From the list above, we now have manually selected the areas we will be considering for comparison. It's currently a naive approach but since the list is not that expansive, this should be fine (for now).

In [11]:
cs_areas = ['Computer Graphics and Computer-Aided Design','Computer Networks and Communications',
            'Computer Science (all)','Computer Science (miscellaneous)','Computer Science Applications',
            'Computer Vision and Pattern Recognition',
            #'Computers in Earth Sciences',
            'Hardware and Architecture','Human-Computer Interaction','Information Systems', 
            'Information Systems and Management','Management Information Systems','Software',
            'Theoretical Computer Science']

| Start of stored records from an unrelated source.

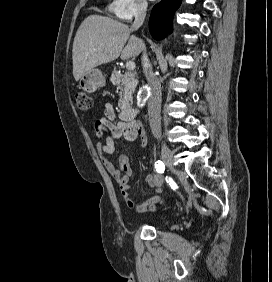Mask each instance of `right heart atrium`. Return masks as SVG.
Masks as SVG:
<instances>
[{
  "label": "right heart atrium",
  "instance_id": "d8ad5b80",
  "mask_svg": "<svg viewBox=\"0 0 272 282\" xmlns=\"http://www.w3.org/2000/svg\"><path fill=\"white\" fill-rule=\"evenodd\" d=\"M147 7L146 0H112L109 10L118 20L129 22L144 14Z\"/></svg>",
  "mask_w": 272,
  "mask_h": 282
}]
</instances>
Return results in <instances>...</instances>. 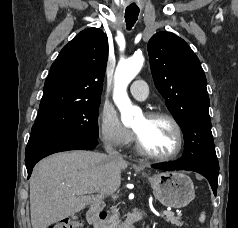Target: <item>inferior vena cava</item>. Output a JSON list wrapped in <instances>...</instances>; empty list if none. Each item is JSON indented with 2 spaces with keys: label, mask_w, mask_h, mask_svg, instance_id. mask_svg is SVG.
I'll return each mask as SVG.
<instances>
[{
  "label": "inferior vena cava",
  "mask_w": 238,
  "mask_h": 228,
  "mask_svg": "<svg viewBox=\"0 0 238 228\" xmlns=\"http://www.w3.org/2000/svg\"><path fill=\"white\" fill-rule=\"evenodd\" d=\"M105 150L109 154L110 157L121 158V155L117 151H115L110 144H106Z\"/></svg>",
  "instance_id": "602c4592"
}]
</instances>
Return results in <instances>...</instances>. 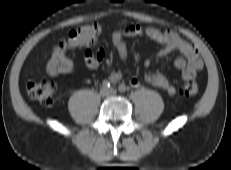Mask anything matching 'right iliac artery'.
Masks as SVG:
<instances>
[{
	"mask_svg": "<svg viewBox=\"0 0 231 170\" xmlns=\"http://www.w3.org/2000/svg\"><path fill=\"white\" fill-rule=\"evenodd\" d=\"M102 86L106 89L110 88L111 84L109 81L107 80H104L103 83H102Z\"/></svg>",
	"mask_w": 231,
	"mask_h": 170,
	"instance_id": "1",
	"label": "right iliac artery"
}]
</instances>
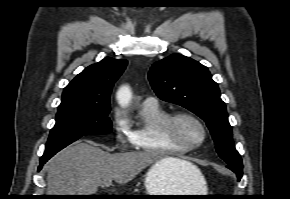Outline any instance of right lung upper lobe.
<instances>
[{
    "label": "right lung upper lobe",
    "instance_id": "right-lung-upper-lobe-1",
    "mask_svg": "<svg viewBox=\"0 0 290 199\" xmlns=\"http://www.w3.org/2000/svg\"><path fill=\"white\" fill-rule=\"evenodd\" d=\"M127 65L124 59L106 57L78 74L65 88L58 108L110 105V93Z\"/></svg>",
    "mask_w": 290,
    "mask_h": 199
}]
</instances>
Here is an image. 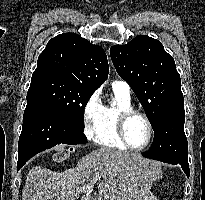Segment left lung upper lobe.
<instances>
[{
  "mask_svg": "<svg viewBox=\"0 0 205 200\" xmlns=\"http://www.w3.org/2000/svg\"><path fill=\"white\" fill-rule=\"evenodd\" d=\"M110 55L118 74L138 97L153 130L167 112L184 106L180 75L160 41L140 35L126 45L112 46Z\"/></svg>",
  "mask_w": 205,
  "mask_h": 200,
  "instance_id": "5c2ea615",
  "label": "left lung upper lobe"
}]
</instances>
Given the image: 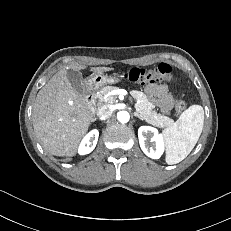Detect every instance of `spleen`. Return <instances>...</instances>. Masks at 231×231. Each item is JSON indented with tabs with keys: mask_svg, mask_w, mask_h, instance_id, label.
<instances>
[{
	"mask_svg": "<svg viewBox=\"0 0 231 231\" xmlns=\"http://www.w3.org/2000/svg\"><path fill=\"white\" fill-rule=\"evenodd\" d=\"M203 125V107L192 105L181 114L176 123L164 130L167 164H177L190 154L202 133Z\"/></svg>",
	"mask_w": 231,
	"mask_h": 231,
	"instance_id": "1",
	"label": "spleen"
}]
</instances>
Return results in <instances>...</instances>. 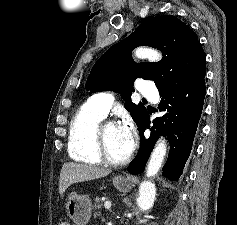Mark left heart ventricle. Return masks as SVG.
Returning a JSON list of instances; mask_svg holds the SVG:
<instances>
[{"label": "left heart ventricle", "mask_w": 237, "mask_h": 225, "mask_svg": "<svg viewBox=\"0 0 237 225\" xmlns=\"http://www.w3.org/2000/svg\"><path fill=\"white\" fill-rule=\"evenodd\" d=\"M104 138L106 150L110 158L113 160H122L127 157L123 138L118 126H109L105 130Z\"/></svg>", "instance_id": "1"}]
</instances>
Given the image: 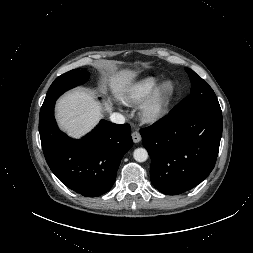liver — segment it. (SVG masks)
Wrapping results in <instances>:
<instances>
[{
  "instance_id": "1",
  "label": "liver",
  "mask_w": 253,
  "mask_h": 253,
  "mask_svg": "<svg viewBox=\"0 0 253 253\" xmlns=\"http://www.w3.org/2000/svg\"><path fill=\"white\" fill-rule=\"evenodd\" d=\"M132 77L131 72H124L111 79V88L118 99H124L123 94ZM105 110L110 112L112 106L107 104ZM56 118L60 128L69 136L80 138L98 124L101 119V107L91 93L78 89L64 94L57 101Z\"/></svg>"
}]
</instances>
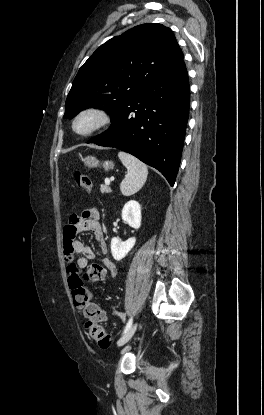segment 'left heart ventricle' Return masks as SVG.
<instances>
[{"label": "left heart ventricle", "mask_w": 264, "mask_h": 415, "mask_svg": "<svg viewBox=\"0 0 264 415\" xmlns=\"http://www.w3.org/2000/svg\"><path fill=\"white\" fill-rule=\"evenodd\" d=\"M94 123V118L91 116H85L77 124V129L80 131H85L92 126Z\"/></svg>", "instance_id": "left-heart-ventricle-1"}]
</instances>
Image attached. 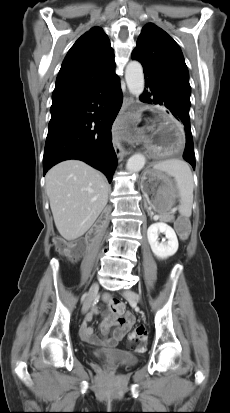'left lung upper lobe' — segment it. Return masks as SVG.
Wrapping results in <instances>:
<instances>
[{"mask_svg":"<svg viewBox=\"0 0 230 413\" xmlns=\"http://www.w3.org/2000/svg\"><path fill=\"white\" fill-rule=\"evenodd\" d=\"M132 58L160 76L169 89L190 103L189 73L182 51L164 30L153 23L146 24Z\"/></svg>","mask_w":230,"mask_h":413,"instance_id":"5c2ea615","label":"left lung upper lobe"}]
</instances>
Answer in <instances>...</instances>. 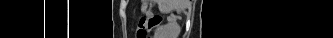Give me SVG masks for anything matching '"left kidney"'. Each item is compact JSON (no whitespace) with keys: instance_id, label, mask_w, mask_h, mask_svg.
I'll use <instances>...</instances> for the list:
<instances>
[{"instance_id":"1","label":"left kidney","mask_w":333,"mask_h":38,"mask_svg":"<svg viewBox=\"0 0 333 38\" xmlns=\"http://www.w3.org/2000/svg\"><path fill=\"white\" fill-rule=\"evenodd\" d=\"M180 26L173 19H168V22L161 26L157 32L162 38H178L180 34Z\"/></svg>"}]
</instances>
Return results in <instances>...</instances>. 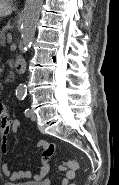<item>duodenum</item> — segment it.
<instances>
[{"mask_svg": "<svg viewBox=\"0 0 119 185\" xmlns=\"http://www.w3.org/2000/svg\"><path fill=\"white\" fill-rule=\"evenodd\" d=\"M15 69L18 73L23 74L26 71V61L22 57H17L14 62Z\"/></svg>", "mask_w": 119, "mask_h": 185, "instance_id": "1", "label": "duodenum"}]
</instances>
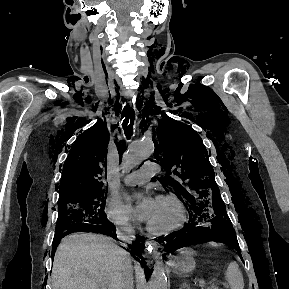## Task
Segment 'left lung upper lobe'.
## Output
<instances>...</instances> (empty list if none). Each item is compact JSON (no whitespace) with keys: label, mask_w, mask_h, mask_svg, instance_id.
<instances>
[{"label":"left lung upper lobe","mask_w":289,"mask_h":289,"mask_svg":"<svg viewBox=\"0 0 289 289\" xmlns=\"http://www.w3.org/2000/svg\"><path fill=\"white\" fill-rule=\"evenodd\" d=\"M161 114L164 118L156 129L154 157L167 171L162 183L186 205L190 216L201 211L209 218L217 217L218 235L226 242L225 224L215 214V206L224 202L201 137L190 126Z\"/></svg>","instance_id":"5c2ea615"}]
</instances>
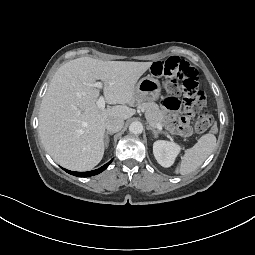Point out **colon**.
I'll list each match as a JSON object with an SVG mask.
<instances>
[{"label":"colon","instance_id":"1","mask_svg":"<svg viewBox=\"0 0 255 255\" xmlns=\"http://www.w3.org/2000/svg\"><path fill=\"white\" fill-rule=\"evenodd\" d=\"M151 71L153 75L164 78V87L170 95H183V116L189 117L193 112L202 109L206 103V94L200 90L196 70L186 61L178 57H170L155 62ZM214 128V118L204 112L198 116L195 129L202 133Z\"/></svg>","mask_w":255,"mask_h":255}]
</instances>
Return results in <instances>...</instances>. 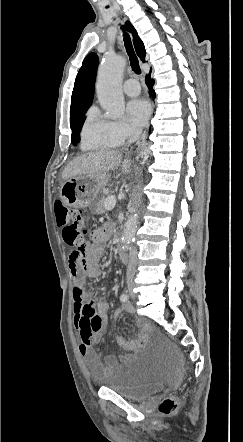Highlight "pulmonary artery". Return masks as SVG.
<instances>
[{"label": "pulmonary artery", "instance_id": "1", "mask_svg": "<svg viewBox=\"0 0 243 442\" xmlns=\"http://www.w3.org/2000/svg\"><path fill=\"white\" fill-rule=\"evenodd\" d=\"M124 92L129 96H137L140 93V86L135 78H129L123 85Z\"/></svg>", "mask_w": 243, "mask_h": 442}]
</instances>
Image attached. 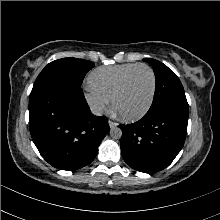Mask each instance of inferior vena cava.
<instances>
[{"mask_svg": "<svg viewBox=\"0 0 220 220\" xmlns=\"http://www.w3.org/2000/svg\"><path fill=\"white\" fill-rule=\"evenodd\" d=\"M90 111L92 114L96 116H100L103 113V106L102 104H98V103L91 104Z\"/></svg>", "mask_w": 220, "mask_h": 220, "instance_id": "1", "label": "inferior vena cava"}]
</instances>
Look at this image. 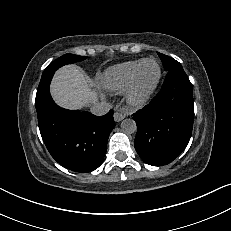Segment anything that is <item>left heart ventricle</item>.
Segmentation results:
<instances>
[{
	"label": "left heart ventricle",
	"instance_id": "b2bd125f",
	"mask_svg": "<svg viewBox=\"0 0 231 231\" xmlns=\"http://www.w3.org/2000/svg\"><path fill=\"white\" fill-rule=\"evenodd\" d=\"M158 76V68L155 63L147 62L139 70L136 82L135 92L138 96L143 95L154 84Z\"/></svg>",
	"mask_w": 231,
	"mask_h": 231
}]
</instances>
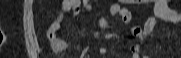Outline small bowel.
I'll use <instances>...</instances> for the list:
<instances>
[{
  "instance_id": "1",
  "label": "small bowel",
  "mask_w": 181,
  "mask_h": 58,
  "mask_svg": "<svg viewBox=\"0 0 181 58\" xmlns=\"http://www.w3.org/2000/svg\"><path fill=\"white\" fill-rule=\"evenodd\" d=\"M90 11L92 5L88 0H64L60 5L59 12L47 30V38L53 44L54 50L60 56L62 51L67 48V43L57 38L63 19L66 14L71 13L78 16L82 9ZM111 12L114 15L120 16L125 23H129L131 16L127 9L122 8L119 4H114L111 7ZM154 16L150 17L143 28L133 26L130 28L131 33L140 39V43L131 47L132 58H148L143 53L144 43L151 37L153 30L158 25L159 21H167L170 23H180L181 13L172 9L169 6L168 0H156L154 3ZM99 53L105 54L106 49L99 48Z\"/></svg>"
}]
</instances>
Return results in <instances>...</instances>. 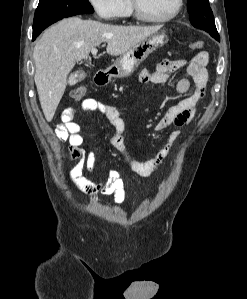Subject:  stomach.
<instances>
[{"instance_id":"1","label":"stomach","mask_w":247,"mask_h":299,"mask_svg":"<svg viewBox=\"0 0 247 299\" xmlns=\"http://www.w3.org/2000/svg\"><path fill=\"white\" fill-rule=\"evenodd\" d=\"M168 42L165 31L156 32L120 56L111 67V75L124 78L131 75L139 65L154 51Z\"/></svg>"}]
</instances>
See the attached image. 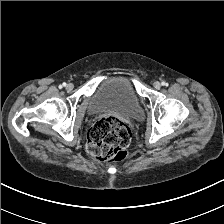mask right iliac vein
Here are the masks:
<instances>
[{"instance_id":"63e3f726","label":"right iliac vein","mask_w":224,"mask_h":224,"mask_svg":"<svg viewBox=\"0 0 224 224\" xmlns=\"http://www.w3.org/2000/svg\"><path fill=\"white\" fill-rule=\"evenodd\" d=\"M73 87H74L73 84L72 83H69V84H67L66 89L68 91H71L73 89Z\"/></svg>"}]
</instances>
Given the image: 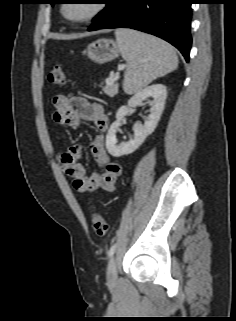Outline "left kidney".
Wrapping results in <instances>:
<instances>
[{"mask_svg":"<svg viewBox=\"0 0 236 321\" xmlns=\"http://www.w3.org/2000/svg\"><path fill=\"white\" fill-rule=\"evenodd\" d=\"M153 98L150 114L143 125H134V137L128 142L117 144L116 132L121 126V121L127 115L129 107H135L148 98ZM167 97L166 86L154 84L136 93L128 101L127 106H122L116 113V121L112 123L106 135V148L114 157L128 155L134 152L150 135L157 126L161 114L164 110L165 100Z\"/></svg>","mask_w":236,"mask_h":321,"instance_id":"5707ae66","label":"left kidney"}]
</instances>
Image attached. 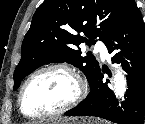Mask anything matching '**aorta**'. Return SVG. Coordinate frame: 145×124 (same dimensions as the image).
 I'll return each instance as SVG.
<instances>
[{"label": "aorta", "mask_w": 145, "mask_h": 124, "mask_svg": "<svg viewBox=\"0 0 145 124\" xmlns=\"http://www.w3.org/2000/svg\"><path fill=\"white\" fill-rule=\"evenodd\" d=\"M114 91L116 97H123L126 91V78L122 71H118L114 76Z\"/></svg>", "instance_id": "762f6f07"}]
</instances>
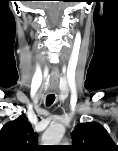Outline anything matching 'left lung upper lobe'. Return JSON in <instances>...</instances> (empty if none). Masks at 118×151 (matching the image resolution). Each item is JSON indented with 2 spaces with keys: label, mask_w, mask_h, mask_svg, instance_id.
Returning a JSON list of instances; mask_svg holds the SVG:
<instances>
[{
  "label": "left lung upper lobe",
  "mask_w": 118,
  "mask_h": 151,
  "mask_svg": "<svg viewBox=\"0 0 118 151\" xmlns=\"http://www.w3.org/2000/svg\"><path fill=\"white\" fill-rule=\"evenodd\" d=\"M71 135L72 148L76 151H118V146L113 142L106 129L99 123H81Z\"/></svg>",
  "instance_id": "1"
}]
</instances>
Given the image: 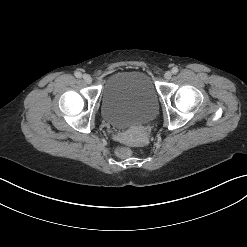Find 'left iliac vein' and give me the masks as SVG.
Returning <instances> with one entry per match:
<instances>
[{
	"label": "left iliac vein",
	"instance_id": "4c4485c4",
	"mask_svg": "<svg viewBox=\"0 0 247 247\" xmlns=\"http://www.w3.org/2000/svg\"><path fill=\"white\" fill-rule=\"evenodd\" d=\"M171 77H172V72H171V71H167V72L164 74V78H165L166 80H169Z\"/></svg>",
	"mask_w": 247,
	"mask_h": 247
}]
</instances>
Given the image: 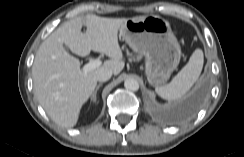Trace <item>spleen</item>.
Here are the masks:
<instances>
[{"label":"spleen","mask_w":244,"mask_h":157,"mask_svg":"<svg viewBox=\"0 0 244 157\" xmlns=\"http://www.w3.org/2000/svg\"><path fill=\"white\" fill-rule=\"evenodd\" d=\"M203 51L196 49L188 63L169 84L155 88L156 93L166 100L181 98L196 82L203 68Z\"/></svg>","instance_id":"spleen-1"}]
</instances>
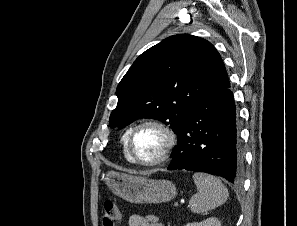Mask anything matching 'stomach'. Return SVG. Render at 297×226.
I'll use <instances>...</instances> for the list:
<instances>
[{"instance_id":"obj_1","label":"stomach","mask_w":297,"mask_h":226,"mask_svg":"<svg viewBox=\"0 0 297 226\" xmlns=\"http://www.w3.org/2000/svg\"><path fill=\"white\" fill-rule=\"evenodd\" d=\"M104 181L111 191L131 203H161L173 199L176 186L168 180H154L109 171Z\"/></svg>"}]
</instances>
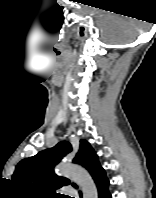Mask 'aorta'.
Returning <instances> with one entry per match:
<instances>
[{
    "label": "aorta",
    "mask_w": 156,
    "mask_h": 198,
    "mask_svg": "<svg viewBox=\"0 0 156 198\" xmlns=\"http://www.w3.org/2000/svg\"><path fill=\"white\" fill-rule=\"evenodd\" d=\"M56 173L72 178L81 188L83 198H98L97 187L84 168L78 165L62 163L56 167Z\"/></svg>",
    "instance_id": "aorta-1"
}]
</instances>
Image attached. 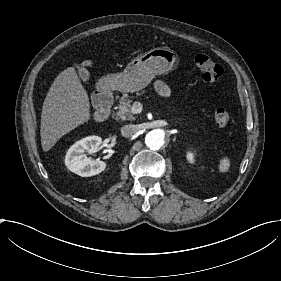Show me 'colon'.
Instances as JSON below:
<instances>
[{
  "instance_id": "obj_1",
  "label": "colon",
  "mask_w": 281,
  "mask_h": 281,
  "mask_svg": "<svg viewBox=\"0 0 281 281\" xmlns=\"http://www.w3.org/2000/svg\"><path fill=\"white\" fill-rule=\"evenodd\" d=\"M195 64L202 79L213 86L220 85L225 80L224 70L208 55L199 54L195 57ZM230 120L229 112L224 107L216 108L214 112V123L218 128L228 126Z\"/></svg>"
}]
</instances>
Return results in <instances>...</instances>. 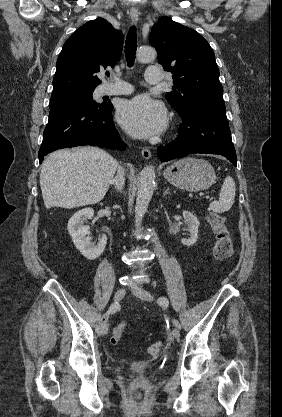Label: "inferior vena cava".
Returning a JSON list of instances; mask_svg holds the SVG:
<instances>
[{"label": "inferior vena cava", "instance_id": "obj_1", "mask_svg": "<svg viewBox=\"0 0 282 417\" xmlns=\"http://www.w3.org/2000/svg\"><path fill=\"white\" fill-rule=\"evenodd\" d=\"M124 170H122V168H118L117 170V174L115 176V178H113V180H111V182H113V184H116L118 190H121V188H123L124 186Z\"/></svg>", "mask_w": 282, "mask_h": 417}]
</instances>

Spliting the areas into individual rows for each paper so that we can do comparison with the list above for each paper.

In [12]:
paper_areas = pd.DataFrame(data['General Areas'].str.split('; ').tolist(), 
                           index=data['EID']).stack().reset_index([0])
paper_areas.columns = ['EID', 'Area']
paper_areas.head()

Unnamed: 0,EID,Area
0,2-s2.0-85044499335,Dentistry (miscellaneous)
1,2-s2.0-85044499335,"Surfaces, Coatings and Films"
2,2-s2.0-85044499335,Polymers and Plastics
3,2-s2.0-85044499335,Materials Chemistry
0,2-s2.0-85046644134,Multidisciplinary


Selecting the papers with the areas from the list and dropping any duplicates (since it was from the author edges file...)

In [13]:
cs_papers = paper_areas[paper_areas['Area'].isin(cs_areas)].drop_duplicates().reset_index(drop=True)
cs_papers.head()

Unnamed: 0,EID,Area
0,2-s2.0-85045563943,Theoretical Computer Science
1,2-s2.0-85045563943,Computer Science (all)
2,2-s2.0-84995784254,Computer Science Applications
3,2-s2.0-85045991739,Computer Science Applications
4,2-s2.0-85046751690,Computer Networks and Communications


In [14]:
cs_authors = data[data['EID'].isin(cs_papers['EID'])]
cs_authors.shape

(4284, 13)

In [15]:
cs_authors.head()

Unnamed: 0,Author 1,Author 2,ID 1,ID 2,Affiliation 1,Affiliation 2,Year,DOI,EID,General Areas,Specific Areas,AUID 1,AUID 2
15,Kelvin C. Buño,Francis George C. Cabarle,57200600155,53983599800,University of the Philippines - Diliman,University of the Philippines - Diliman,2018,,2-s2.0-85045563943,Theoretical Computer Science; Computer Science...,MATH; COMP,AUID-57200600155,AUID-53983599800
16,Kelvin C. Buño,Marj Darrel Calabia,57200600155,57201659474,University of the Philippines - Diliman,University of the Philippines - Diliman,2018,,2-s2.0-85045563943,Theoretical Computer Science; Computer Science...,MATH; COMP,AUID-57200600155,AUID-57201659474
17,Kelvin C. Buño,Henry N. Adorna,57200600155,36573213900,University of the Philippines - Diliman,University of the Philippines - Diliman,2018,,2-s2.0-85045563943,Theoretical Computer Science; Computer Science...,MATH; COMP,AUID-57200600155,AUID-36573213900
18,Francis George C. Cabarle,Marj Darrel Calabia,53983599800,57201659474,University of the Philippines - Diliman,University of the Philippines - Diliman,2018,,2-s2.0-85045563943,Theoretical Computer Science; Computer Science...,MATH; COMP,AUID-53983599800,AUID-57201659474
19,Francis George C. Cabarle,Henry N. Adorna,53983599800,36573213900,University of the Philippines - Diliman,University of the Philippines - Diliman,2018,,2-s2.0-85045563943,Theoretical Computer Science; Computer Science...,MATH; COMP,AUID-53983599800,AUID-36573213900


Above is the "final" author edges table for papers with areas published under the computing field.